Some current and former Goldman Sachs (GS) employees have a vexing problem right now - a Senate subcommittee panel. I tuned in yesterday and watched the investment bankers squirm and, for a moment, felt sorry for them, then remembered they are all multi-millionaires and get paid to take the heat. They were pretty cool customers, and I don't blame them. A slip of the lip and they could end up in stir somewhere down the road, especially when the SEC gets their mitts on them. One thing I got out of the grilling was that Goldman Sachs (GS) is probably not the only bank at fault, and there is plenty of blame to go around for other institutions too big to fail. These bankers will surely get cut down to size in other bare-knuckle brawls as the fraud unfolds. I also thought they should have put the senators on trial because the Senate is at fault also for repealing acts like Glass-Steagall and passing legislation that would allow people with no visible means of support to purchase homes.

The market sold off yesterday with a confluence of news in addition to the Goldman Sachs (GS) sideshow. Most notably is the ongoing story that some of the PIIGS (Portugal, Ireland, Italy, Greece, Spain) may default on their bonds. The main focus right now is on Greece, but Portugal may be the next to go causing a cascading of bad debts across Europe. I'd tell you that this will cause the correction I've been looking for, but my short theory has been shot full of holes so far. This market has got it going on, and although the shorts had a good day yesterday, it's been eight straight weeks up for the DOW and doesn't look like it is anywhere near winded. Although the DOW, NASDAQ and S&P 500 have had enormous gains since the lows of March 9th, 2009, it is the Russel 2,000 that has moved the highest on a percentage basis, more than doubling in 14 months, going from the low of 343 to reaching 741 last Friday.
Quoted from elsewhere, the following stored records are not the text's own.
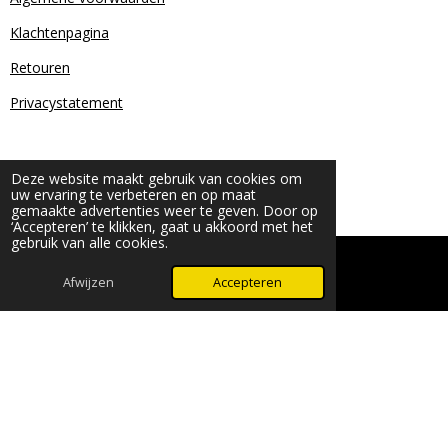
Klachtenpagina
Retouren
Privacystatement
Deze website maakt gebruik van cookies om
uw ervaring te verbeteren en op maat
gemaakte advertenties weer te geven. Door op
‘Accepteren’ te klikken, gaat u akkoord met het
gebruik van alle cookies.
© 2024 - 2026 Beauty & More by Robyn
Powered by
JouwWeb
Afwijzen
Accepteren
WhatsApp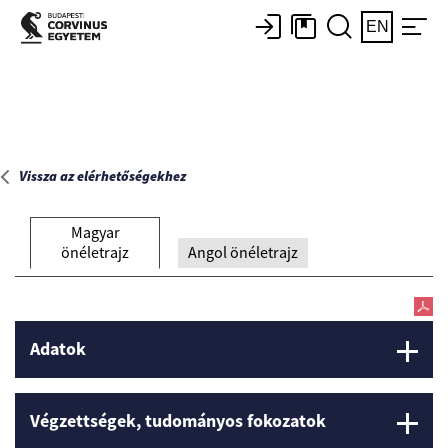
Főoldal
EN
Vissza az elérhetőségekhez
Magyar
önéletrajz
Angol önéletrajz
Adatok
Végzettségek, tudományos fokozatok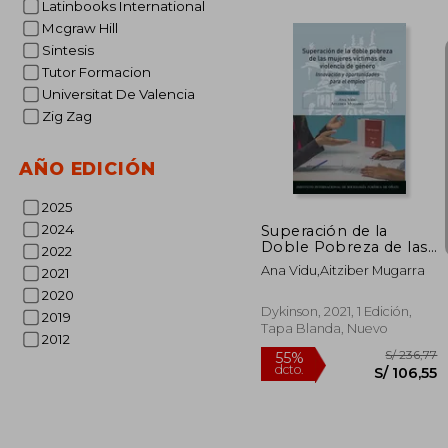
Latinbooks International
Mcgraw Hill
Sintesis
S/ 
55%
dcto.
Tutor Formacion
S/ 1
Universitat De Valencia
Zig Zag
AÑO EDICIÓN
2025
2024
Superación de la
Doble Pobreza de las
2022
Mujeres Víctimas de
Ana Vidu,Aitziber Mugarra
2021
Violencia de Género:
Innovación y
2020
Oportunidades Para el
Dykinson, 2021, 1 Edición,
2019
Empleo
Tapa Blanda, Nuevo
2012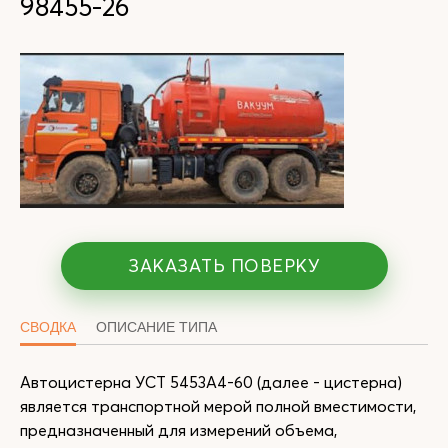
98455-26
ЗАКАЗАТЬ ПОВЕРКУ
СВОДКА
ОПИСАНИЕ ТИПА
Автоцистерна УСТ 5453А4-60 (далее - цистерна)
является транспортной мерой полной вместимости,
предназначенный для измерений объема,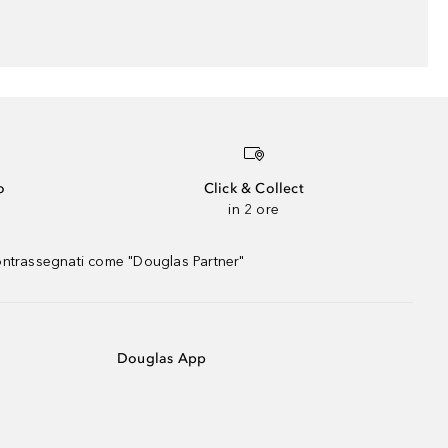
o
Click & Collect
in 2 ore
contrassegnati come "Douglas Partner"
Douglas App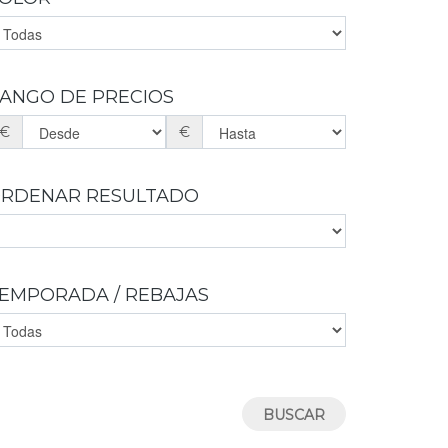
COLEGIALES
BOTAS
MONTAÑA
DEPORTIVOS
BOTINES
PLANTILLA EXTRAIBLE
VESTIR
COMUNION
ZAPATILLAS DE CASA
BOTINES
ANGO DE PRECIOS
BOTAS
COMUNION
€
€
RDENAR RESULTADO
EMPORADA / REBAJAS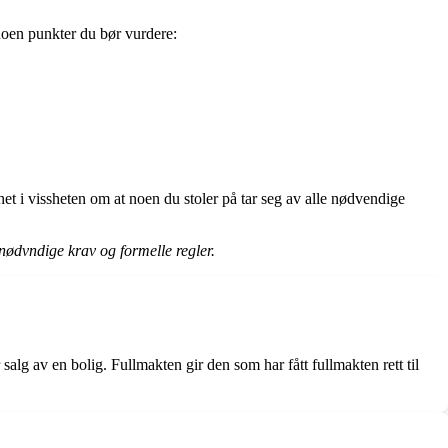
 noen punkter du bør vurdere:
et i vissheten om at noen du stoler på tar seg av alle nødvendige
e nødvndige krav og formelle regler.
r salg av en bolig. Fullmakten gir den som har fått fullmakten rett til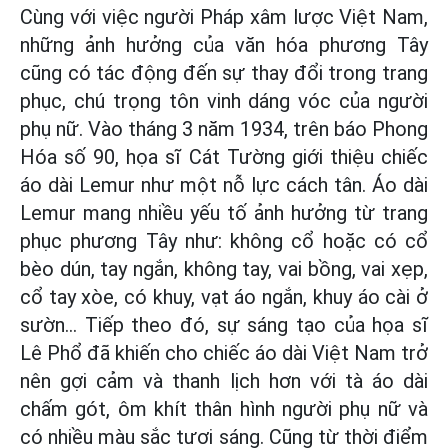
Cùng với việc người Pháp xâm lược Việt Nam,
những ảnh hưởng của văn hóa phương Tây
cũng có tác động đến sự thay đổi trong trang
phục, chú trọng tôn vinh dáng vóc của người
phụ nữ. Vào tháng 3 năm 1934, trên báo Phong
Hóa số 90, họa sĩ Cát Tường giới thiệu chiếc
áo dài Lemur như một nỗ lực cách tân. Áo dài
Lemur mang nhiều yếu tố ảnh hưởng từ trang
phục phương Tây như: không cổ hoặc có cổ
bèo dún, tay ngắn, không tay, vai bồng, vai xẹp,
cổ tay xòe, có khuy, vạt áo ngắn, khuy áo cài ở
sườn... Tiếp theo đó, sự sáng tạo của họa sĩ
Lê Phổ đã khiến cho chiếc áo dài Việt Nam trở
nên gợi cảm và thanh lịch hơn với tà áo dài
chấm gót, ôm khít thân hình người phụ nữ và
có nhiều màu sắc tươi sáng. Cũng từ thời điểm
I've got some skin in the game with the Russell 2,000 because I'm invested in the Direxion Small Cap Bear 3X Shares (TZA) which is leverages 300% to the downside of the Russell 2,000. If you have been following this blog, you are well aware my initial investment is down almost half since October of 2009. As foolish as it sounds, I'm still long this ETF because I firmly believe that we are in for more than a correction and the Direxion Small Cap Bear 3X Shares (TZA) will give me tongue wagging returns. This is because small cap stocks have a high beta and when the market goes up, you make a lot of money if you are long and lose a lot if you are short. The converse is true to the downside. When I say that I am long a short position, what I mean is that I am holding that stock or inverse ETF until I feel it is fully valued. Hopefully that will take longer than 12 months to take advantage of long-term capital gains. I lick my chops every time I look at the historical prices of the Direxion Small Cap Bear 3X Shares (TZA). At the market low on March 9th of 2009, the ETF was priced at $113.50. On April 23rd of this year, just a few days ago, it closed at $5.41. If we do get a double dip in the market, I can get close to a ten bagger if the market goes down in small increments.

The reason I need for the market to go down in smaller increments as opposed to crashing like we did in October of 1987 is because the ETF is priced on a daily basis and at roughly $5.50 a share, the Direxion Small Cap Bear 3X Shares (TZA) would only go up 100% to around $11/share if the Russell 2,000 would crater 33% in one day. A grinding correction, like the grinding rise we are currently experiencing, will give you a bigger bang for your buck. It's just plain old arithmetic. In the meantime while I'm waiting for the market to tank, I'll thank the SEC for putting Goldman Sachs (GS) in the spotlight. In the long run, this can't be good for stocks.